__About this exercise__
Lines holding the string "procesamiento" are the ones to copy; find them all in the data.
==========
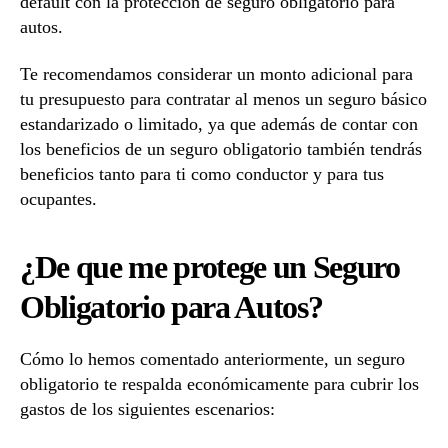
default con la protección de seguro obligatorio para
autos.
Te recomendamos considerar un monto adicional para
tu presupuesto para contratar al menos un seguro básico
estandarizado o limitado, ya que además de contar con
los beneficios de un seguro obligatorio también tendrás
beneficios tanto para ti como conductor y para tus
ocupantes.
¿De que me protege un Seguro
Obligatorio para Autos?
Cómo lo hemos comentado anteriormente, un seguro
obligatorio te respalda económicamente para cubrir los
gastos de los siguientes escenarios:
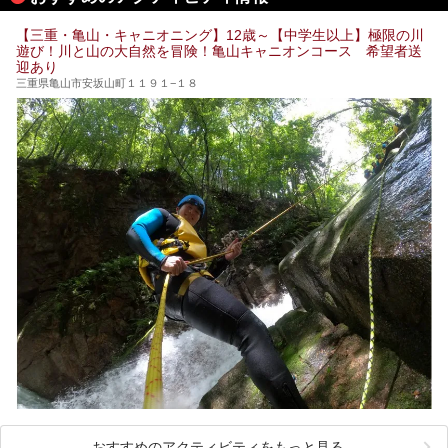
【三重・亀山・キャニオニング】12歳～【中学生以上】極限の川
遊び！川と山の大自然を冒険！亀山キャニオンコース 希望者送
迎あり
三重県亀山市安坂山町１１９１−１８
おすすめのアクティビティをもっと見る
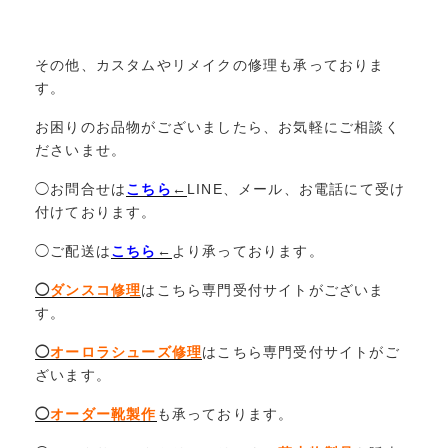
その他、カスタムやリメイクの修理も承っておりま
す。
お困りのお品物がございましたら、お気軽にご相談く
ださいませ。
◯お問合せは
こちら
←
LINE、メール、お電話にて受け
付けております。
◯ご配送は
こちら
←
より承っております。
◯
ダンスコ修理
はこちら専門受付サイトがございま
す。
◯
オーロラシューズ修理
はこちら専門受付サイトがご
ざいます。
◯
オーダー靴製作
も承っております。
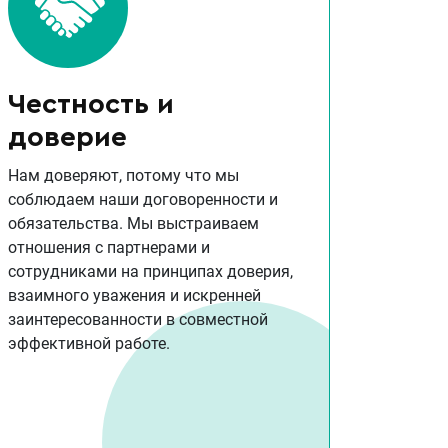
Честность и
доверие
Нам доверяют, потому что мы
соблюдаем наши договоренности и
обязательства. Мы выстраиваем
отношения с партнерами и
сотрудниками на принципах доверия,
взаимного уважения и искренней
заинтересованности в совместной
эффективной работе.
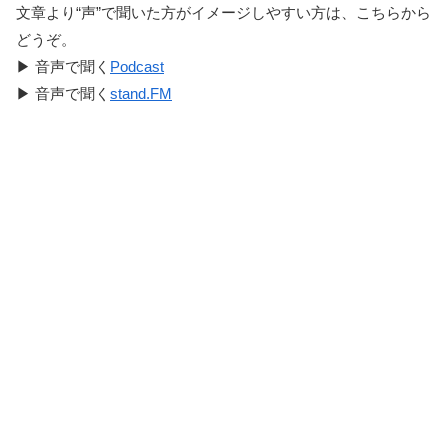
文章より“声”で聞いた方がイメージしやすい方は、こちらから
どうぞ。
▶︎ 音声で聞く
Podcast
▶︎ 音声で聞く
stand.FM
==========
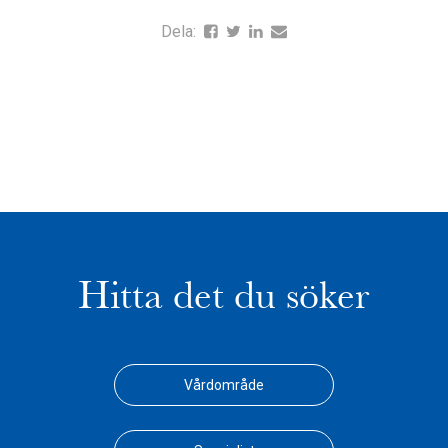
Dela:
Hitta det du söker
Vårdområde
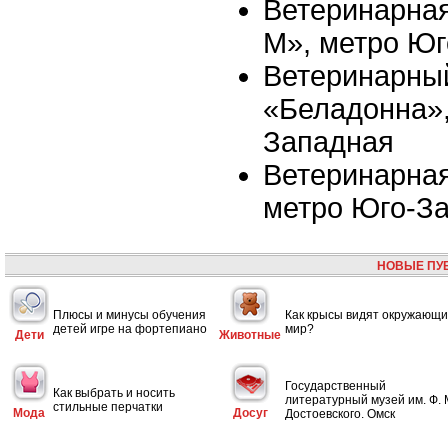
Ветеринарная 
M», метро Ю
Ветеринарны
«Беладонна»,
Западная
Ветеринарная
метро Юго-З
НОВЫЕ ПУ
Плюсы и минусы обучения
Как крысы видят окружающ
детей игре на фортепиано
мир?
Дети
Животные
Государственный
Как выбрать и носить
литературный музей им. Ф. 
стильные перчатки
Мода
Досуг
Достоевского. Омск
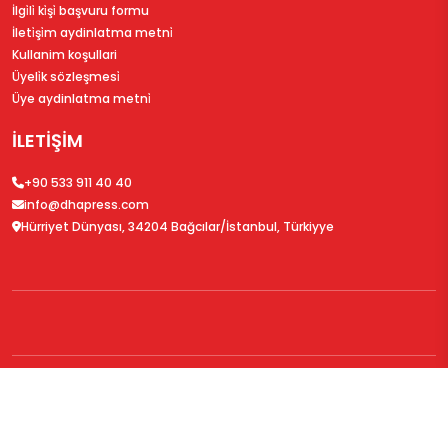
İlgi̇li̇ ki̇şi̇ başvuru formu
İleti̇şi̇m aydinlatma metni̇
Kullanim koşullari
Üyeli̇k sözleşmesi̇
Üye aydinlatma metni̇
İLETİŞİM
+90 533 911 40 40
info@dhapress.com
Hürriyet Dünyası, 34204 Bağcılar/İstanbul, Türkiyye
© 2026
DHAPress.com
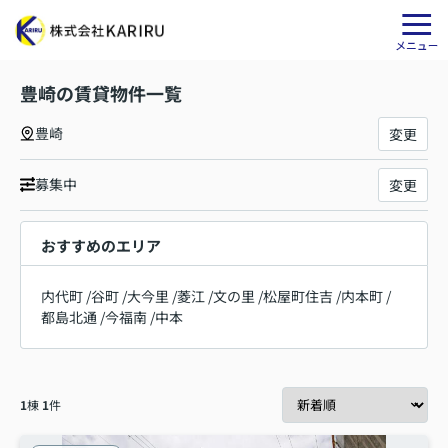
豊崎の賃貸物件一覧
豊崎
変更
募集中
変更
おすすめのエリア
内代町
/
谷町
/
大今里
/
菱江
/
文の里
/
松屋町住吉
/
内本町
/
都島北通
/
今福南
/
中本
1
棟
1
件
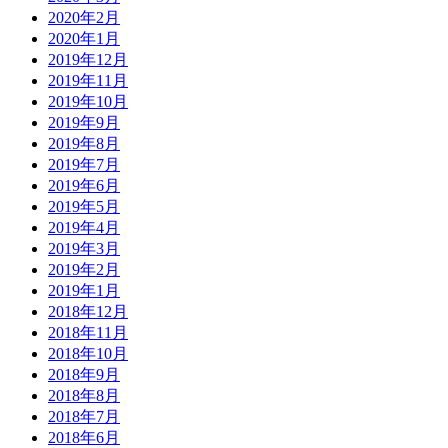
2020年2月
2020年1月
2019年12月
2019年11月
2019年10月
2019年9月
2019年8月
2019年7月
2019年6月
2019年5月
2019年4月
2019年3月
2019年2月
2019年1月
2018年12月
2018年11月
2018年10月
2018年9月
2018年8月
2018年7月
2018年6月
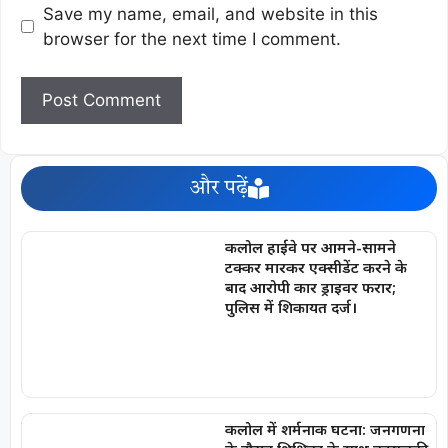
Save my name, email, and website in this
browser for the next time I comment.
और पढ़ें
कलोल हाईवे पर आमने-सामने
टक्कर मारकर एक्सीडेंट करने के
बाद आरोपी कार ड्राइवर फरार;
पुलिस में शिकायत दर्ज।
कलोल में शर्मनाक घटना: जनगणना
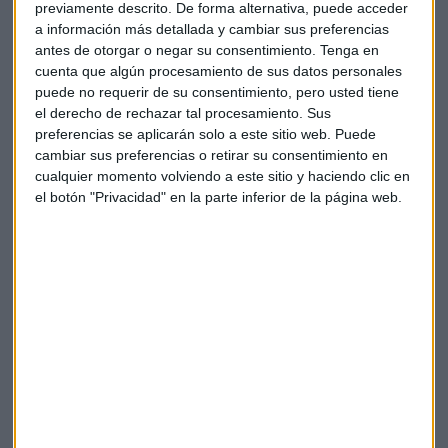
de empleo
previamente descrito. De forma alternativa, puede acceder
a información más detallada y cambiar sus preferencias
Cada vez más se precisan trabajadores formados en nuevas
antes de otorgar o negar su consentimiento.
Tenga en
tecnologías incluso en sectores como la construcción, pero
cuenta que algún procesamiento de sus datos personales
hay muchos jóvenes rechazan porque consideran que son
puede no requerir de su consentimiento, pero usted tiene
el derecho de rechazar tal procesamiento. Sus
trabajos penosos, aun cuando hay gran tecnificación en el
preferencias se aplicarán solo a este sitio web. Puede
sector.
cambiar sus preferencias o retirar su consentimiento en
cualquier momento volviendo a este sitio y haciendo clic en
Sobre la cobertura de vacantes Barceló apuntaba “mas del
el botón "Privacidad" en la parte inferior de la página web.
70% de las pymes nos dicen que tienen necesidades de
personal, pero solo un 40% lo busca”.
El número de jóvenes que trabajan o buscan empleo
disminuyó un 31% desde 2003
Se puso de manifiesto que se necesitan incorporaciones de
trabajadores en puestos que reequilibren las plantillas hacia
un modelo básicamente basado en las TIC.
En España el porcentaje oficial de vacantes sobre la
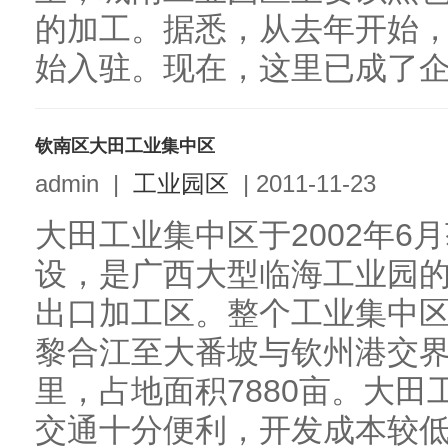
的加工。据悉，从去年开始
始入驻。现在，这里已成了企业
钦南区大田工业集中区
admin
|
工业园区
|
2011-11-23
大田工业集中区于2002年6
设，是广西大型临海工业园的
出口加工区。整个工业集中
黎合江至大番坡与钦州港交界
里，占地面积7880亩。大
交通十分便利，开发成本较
==========
__Task result__
cuenta que algún procesamiento de sus datos personales
el derecho de rechazar tal procesamiento. Sus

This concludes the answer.